Résumé de la décision
L'association La quadrature du Net, l'association French Data Network, et la Fédération des fournisseurs d'accès à internet associatifs ont demandé l'annulation d'un décret non publié concernant la surveillance internationale par les services de renseignement, qui aurait été pris en avril 2008. Cependant, le tribunal a constaté que les requérantes n'ont fourni aucune preuve tangible de l'existence de ce décret, celui-ci étant également contesté par le ministre de la défense. En conséquence, la requête a été jugée irrecevable et a été rejetée.
Arguments pertinents
1. Absence de preuve de l'existence du décret : Le tribunal a souligné que les requérantes n'ont présenté qu'un article de presse et n'ont pas fourni d'éléments probants concernant l’existence du décret en question. Il a été noté que « les requérantes, hormis un article de presse, ne produisent aucun élément de nature à démontrer l'existence de ce décret. ».
2. Contestation par l'autorité compétente : Le ministre de la défense a formellement contesté l'existence du décret, renforçant l'argument de l'irrecevabilité. Le tribunal a ainsi précisé que, sans preuve solide de l'existence d'un acte administratif, la demande doit être considérée comme « dépourvue d'objet ».
3. Irrecevabilité de la requête : Basé sur ces éléments, le tribunal a conclu que la requête était irrecevable, une décision qui a été annoncée dans le dispositif de la décision : « La requête doit être rejetée… [et] est, par suite, et, en l'état, dépourvue d'objet ».
Interprétations et citations légales
La décision se base sur le principe fondamental du droit administratif qui stipule qu'une action en annulation doit être dirigée contre un acte juridique avéré. En l'absence de preuve de l'existence d'un acte, le recours est considéré comme irrecevable.

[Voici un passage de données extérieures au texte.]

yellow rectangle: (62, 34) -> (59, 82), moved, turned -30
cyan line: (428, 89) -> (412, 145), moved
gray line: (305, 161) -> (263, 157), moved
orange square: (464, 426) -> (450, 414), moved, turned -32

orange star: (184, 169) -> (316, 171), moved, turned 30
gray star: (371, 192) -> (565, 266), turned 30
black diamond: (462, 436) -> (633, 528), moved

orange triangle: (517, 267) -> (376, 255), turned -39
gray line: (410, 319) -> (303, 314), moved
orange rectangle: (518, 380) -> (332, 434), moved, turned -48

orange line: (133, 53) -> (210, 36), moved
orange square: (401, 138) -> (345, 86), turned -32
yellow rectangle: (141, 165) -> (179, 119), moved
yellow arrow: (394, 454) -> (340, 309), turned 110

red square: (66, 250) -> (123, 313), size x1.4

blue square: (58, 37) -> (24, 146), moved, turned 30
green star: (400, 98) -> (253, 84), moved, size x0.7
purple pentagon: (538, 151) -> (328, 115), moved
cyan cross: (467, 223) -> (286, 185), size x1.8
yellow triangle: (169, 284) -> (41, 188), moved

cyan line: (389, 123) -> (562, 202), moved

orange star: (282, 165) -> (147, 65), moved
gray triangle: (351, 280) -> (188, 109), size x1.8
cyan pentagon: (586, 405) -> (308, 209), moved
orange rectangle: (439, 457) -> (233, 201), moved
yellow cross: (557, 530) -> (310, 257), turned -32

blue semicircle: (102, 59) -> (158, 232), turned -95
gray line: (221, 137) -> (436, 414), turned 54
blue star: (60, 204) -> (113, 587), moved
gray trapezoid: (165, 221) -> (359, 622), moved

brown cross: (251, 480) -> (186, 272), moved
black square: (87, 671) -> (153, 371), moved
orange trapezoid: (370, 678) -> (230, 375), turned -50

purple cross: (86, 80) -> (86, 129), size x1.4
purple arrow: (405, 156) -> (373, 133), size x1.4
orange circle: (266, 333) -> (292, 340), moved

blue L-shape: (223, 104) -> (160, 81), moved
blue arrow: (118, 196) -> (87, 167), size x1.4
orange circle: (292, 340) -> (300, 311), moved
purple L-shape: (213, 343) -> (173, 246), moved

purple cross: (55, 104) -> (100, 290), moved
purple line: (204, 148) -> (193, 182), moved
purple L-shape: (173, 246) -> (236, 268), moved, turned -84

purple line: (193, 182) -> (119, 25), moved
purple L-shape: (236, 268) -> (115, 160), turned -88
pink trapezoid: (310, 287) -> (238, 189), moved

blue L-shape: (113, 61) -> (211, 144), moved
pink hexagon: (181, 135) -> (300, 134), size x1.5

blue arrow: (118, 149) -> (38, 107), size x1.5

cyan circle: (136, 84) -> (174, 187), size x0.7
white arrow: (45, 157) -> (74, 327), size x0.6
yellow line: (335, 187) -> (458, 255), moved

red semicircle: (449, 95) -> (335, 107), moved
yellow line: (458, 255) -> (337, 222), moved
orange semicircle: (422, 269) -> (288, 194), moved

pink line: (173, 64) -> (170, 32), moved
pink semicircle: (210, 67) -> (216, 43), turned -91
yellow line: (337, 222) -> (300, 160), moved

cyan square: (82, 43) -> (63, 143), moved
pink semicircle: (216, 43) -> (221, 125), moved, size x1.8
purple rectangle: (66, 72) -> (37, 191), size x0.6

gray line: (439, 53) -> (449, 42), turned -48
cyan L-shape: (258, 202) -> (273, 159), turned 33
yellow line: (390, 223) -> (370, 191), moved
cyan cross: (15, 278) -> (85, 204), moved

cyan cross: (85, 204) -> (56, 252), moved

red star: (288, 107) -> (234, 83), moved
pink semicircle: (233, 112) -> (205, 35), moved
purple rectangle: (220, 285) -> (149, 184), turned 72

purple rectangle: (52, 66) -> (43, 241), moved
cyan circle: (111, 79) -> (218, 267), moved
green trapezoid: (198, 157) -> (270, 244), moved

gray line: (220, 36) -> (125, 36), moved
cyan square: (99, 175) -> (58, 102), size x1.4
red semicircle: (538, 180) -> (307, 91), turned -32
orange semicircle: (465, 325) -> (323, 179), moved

- Code de justice administrative - Article L. 200-1 dispose que la décision administrative doit être « suffisamment précise et justifiée » pour être contestée. L'absence de telles précisions a conduit à l'irrecevabilité de la requête.
- Le tribunal rappelle que « [la] requête doit être regardée comme dirigée contre un acte dont l'existence n'est pas avérée » ce qui corrobore l'idée que seul un acte juridique attesté peut faire l'objet d'une contestation.
La décision illustre la rigueur nécessaire dans les procédures de recours contre des actes administratifs, soulignant l'importance de la preuve et de la contestation formelle par les autorités concernées.